The problem I see with this is that every language would need to replicate the code & logic.

With data / config, the translations are recorded in one place and all consumers can get the update without code changes.

The big thing I've been wondering / looking for is a shared, open source translation database. Anyone have links?

samuelstros3y ago

Since I am working on an open source localization solution (that makes localization of software effortless), having an open source "translation memory" database makes sense. I will keep this idea in my mind! :)

lwouis3y ago

Context-less translation can be done quite successfully these days with online services. You could simply make a few hundred calls to something like Google Translate and get good quality translations in multiple languages.

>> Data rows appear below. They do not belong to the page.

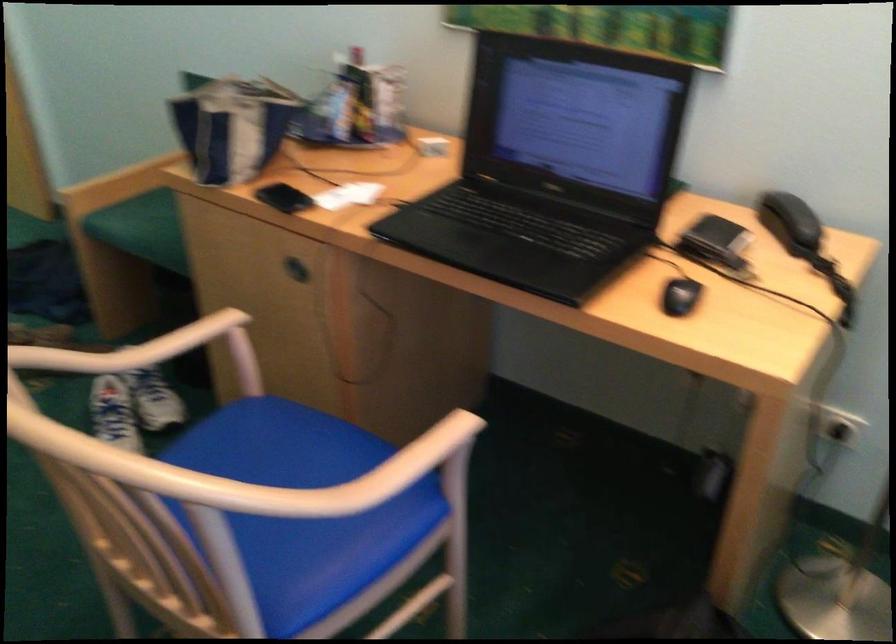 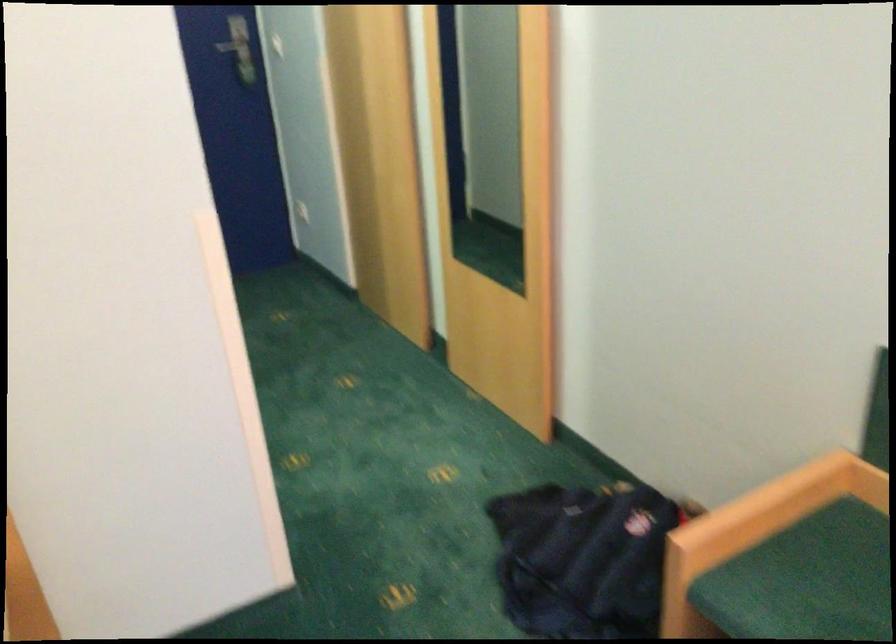 In the second image, find the point that corresponds to pixel 128 194 in the first image.

(756, 529) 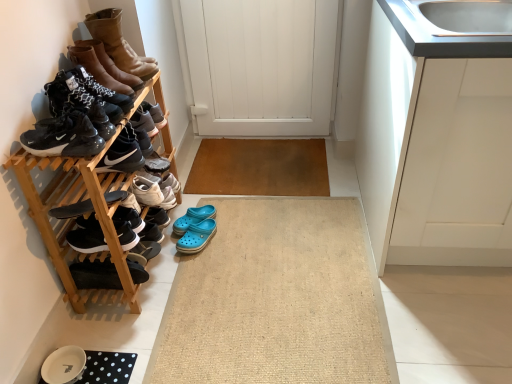 You are a GUI agent. You are given a task and a screenshot of the screen. Output one action in this format:
    pyautogui.click(x=<x>, y=<y>)
    Task: Click on the vacant space underneath beige woven bath mat at center (from a real-world perspective)
    Image resolution: width=512 pixels, height=384 pixels.
    Given the screenshot: What is the action you would take?
    (x=271, y=275) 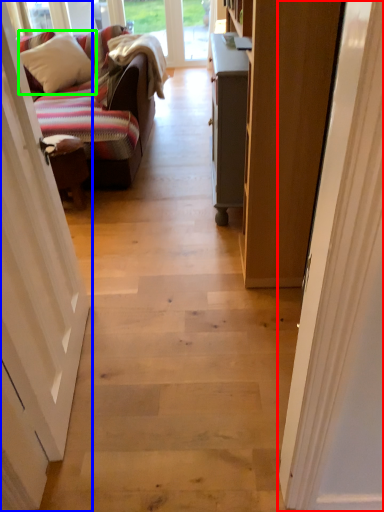 Question: Which is farther away from door (highlighted by a red box)? door (highlighted by a blue box) or pillow (highlighted by a green box)?

Choices:
 (A) door
 (B) pillow

Answer: (B) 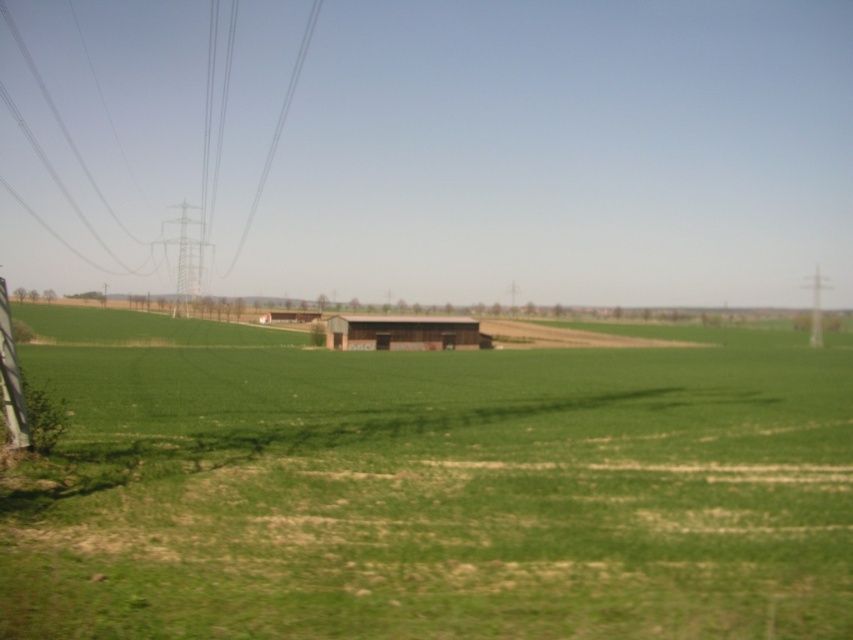 You are a farmer planning to install a new fence. You have a roll of fencing material that can cover an area equal to the size of the green grassy field at center. Can you determine if this fencing material will be sufficient to cover the metallic wire at left?

The green grassy field at center is smaller than the metallic wire at left, so the fencing material may not be sufficient to cover the metallic wire at left.

You are a farmer checking the layout of your land. You notice the green grassy field at center and the metallic wire at left. Which one is located to the right of the other?

The green grassy field at center is positioned on the right side of metallic wire at left.

You are a farmer checking the height of crops in your field. You notice the green grassy field at center and the metallic wire at left. Which one has a greater height?

The metallic wire at left is taller than the green grassy field at center. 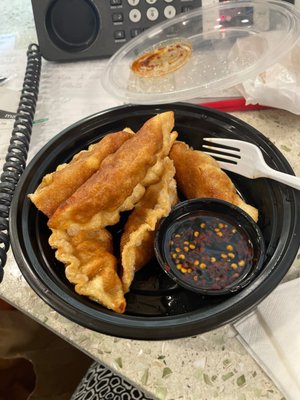 Where is `straw for drinking fluid`? straw for drinking fluid is located at coordinates (237, 102). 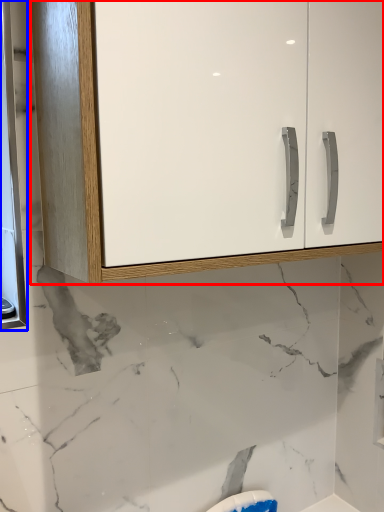 Question: Which object is further to the camera taking this photo, cabinetry (highlighted by a red box) or medicine cabinet (highlighted by a blue box)?

Choices:
 (A) cabinetry
 (B) medicine cabinet

Answer: (B) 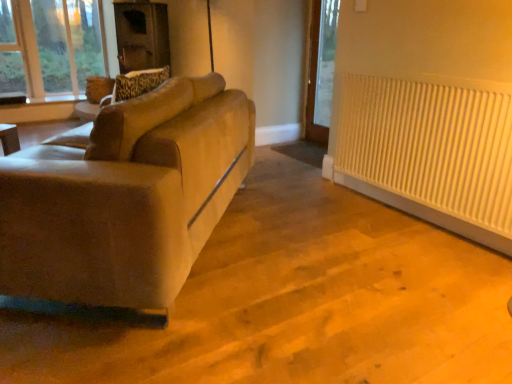 Question: Does beige fabric swivel chair at left have a greater width compared to suede-like beige couch at left?

Choices:
 (A) yes
 (B) no

Answer: (B)

Question: Is beige fabric swivel chair at left positioned before suede-like beige couch at left?

Choices:
 (A) yes
 (B) no

Answer: (B)

Question: Considering the relative sizes of beige fabric swivel chair at left and suede-like beige couch at left in the image provided, is beige fabric swivel chair at left thinner than suede-like beige couch at left?

Choices:
 (A) no
 (B) yes

Answer: (B)

Question: Does beige fabric swivel chair at left have a smaller size compared to suede-like beige couch at left?

Choices:
 (A) no
 (B) yes

Answer: (B)

Question: Is beige fabric swivel chair at left bigger than suede-like beige couch at left?

Choices:
 (A) yes
 (B) no

Answer: (B)

Question: Are beige fabric swivel chair at left and suede-like beige couch at left located far from each other?

Choices:
 (A) no
 (B) yes

Answer: (A)

Question: Is suede-like beige couch at left thinner than beige fabric swivel chair at left?

Choices:
 (A) yes
 (B) no

Answer: (B)

Question: Does suede-like beige couch at left have a greater width compared to beige fabric swivel chair at left?

Choices:
 (A) no
 (B) yes

Answer: (B)

Question: Can you see suede-like beige couch at left touching beige fabric swivel chair at left?

Choices:
 (A) yes
 (B) no

Answer: (B)

Question: Does suede-like beige couch at left appear on the left side of beige fabric swivel chair at left?

Choices:
 (A) yes
 (B) no

Answer: (A)

Question: Considering the relative sizes of suede-like beige couch at left and beige fabric swivel chair at left in the image provided, is suede-like beige couch at left bigger than beige fabric swivel chair at left?

Choices:
 (A) no
 (B) yes

Answer: (B)

Question: Are suede-like beige couch at left and beige fabric swivel chair at left located far from each other?

Choices:
 (A) yes
 (B) no

Answer: (B)

Question: Does white ribbed radiator at right come behind beige fabric swivel chair at left?

Choices:
 (A) yes
 (B) no

Answer: (A) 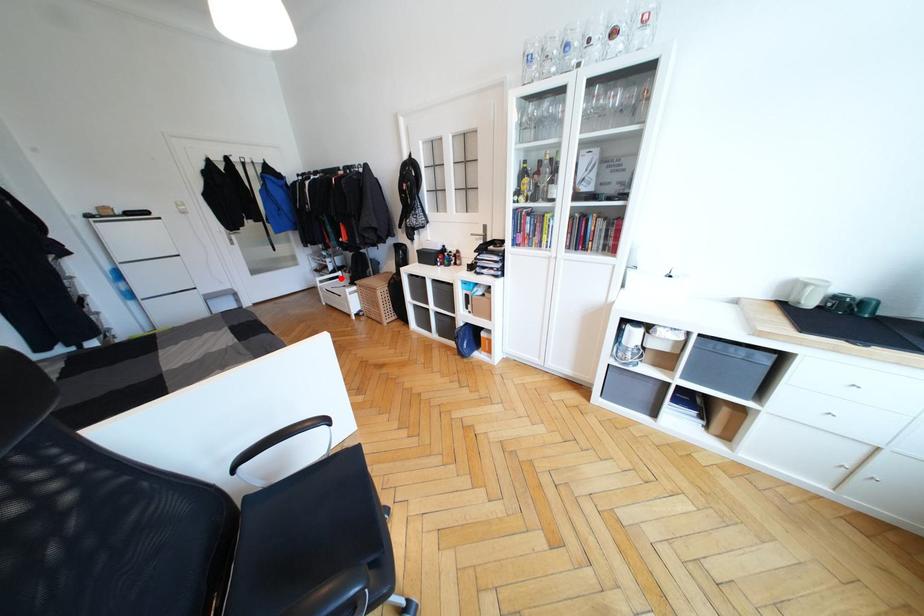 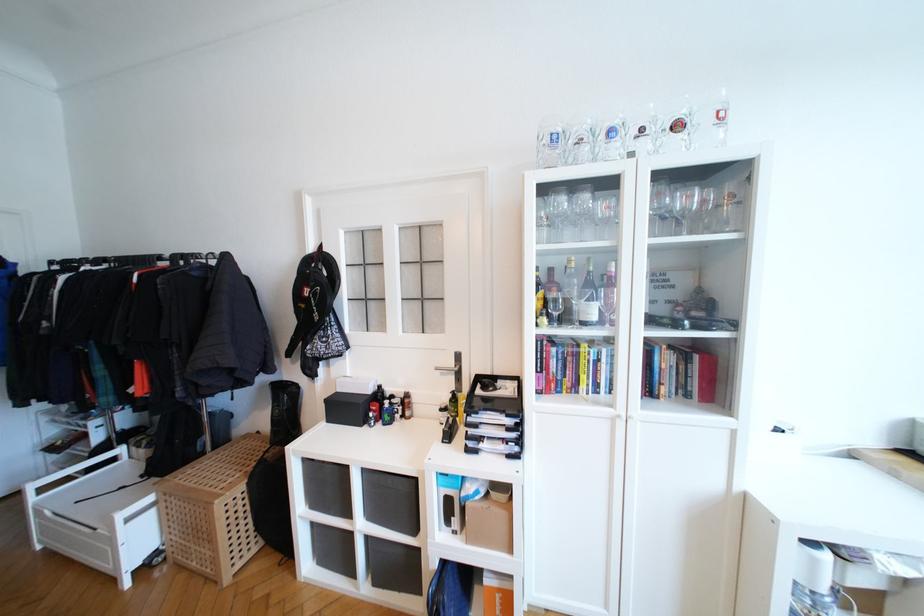 Question: I am providing you with two images of the same scene from different viewpoints. A red point is marked on the first image. At the location where the point appears in image 1, is it still visible in image 2?

Choices:
 (A) Yes
 (B) No

Answer: (A) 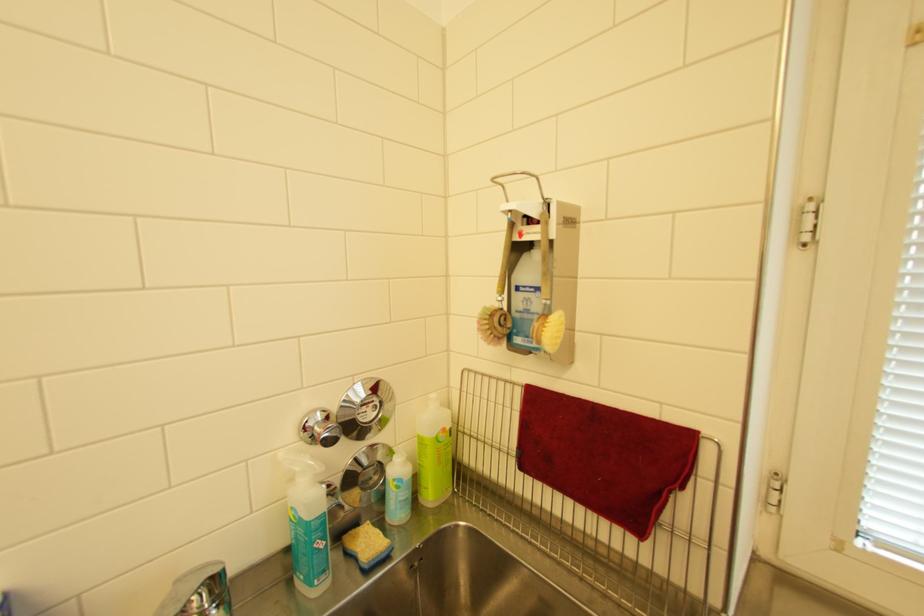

This is built-in some of the top software translating platforms to "seed" the initial translation. A bulk kickstart that can optionally later be refined by human translators.

antaviana3y ago

As someone in the localization business, let me assure you that, with the current state of the art, using machine translation without any kind of human post-editing for UI is a terrible idea.

That the UI is not in English does not mean that a non-English person will be able to understand it and use it successfully.

You can only do it if you do not have any kind of support for those international users and if those users are not your real customers but merely statistics in the usage dashboard of a free product.

capableweb3y ago

> The big thing I've been wondering / looking for is a shared, open source translation database. Anyone have links?

That's a neat idea. It'll be super useful for 80% of the cases, where context is that important. But for the rest of the 20%, context of where the translation will be used, is as important as the word itself. So you cannot always reuse the same translation in different contexts, as it'll sound unnatural then.

Still, if there was a easy solution for being able to change between different options for the translation, having a shared open source translation database for projects to use, would be very valuable and useful.

The (surmountable) problem is tree-shaking so you only include the translations you use

olodus3y ago

"You tasked me with translating this scene, so since you gave me a general programming language I used a buffer overflow to break out into the animation engine and animate your characters to use sign language."

Jokes aside I don't hate the idea and is actually quite positive to writing translation in code. I am a bit questioning of why you would need a new language for it though, why not use an existing programming language?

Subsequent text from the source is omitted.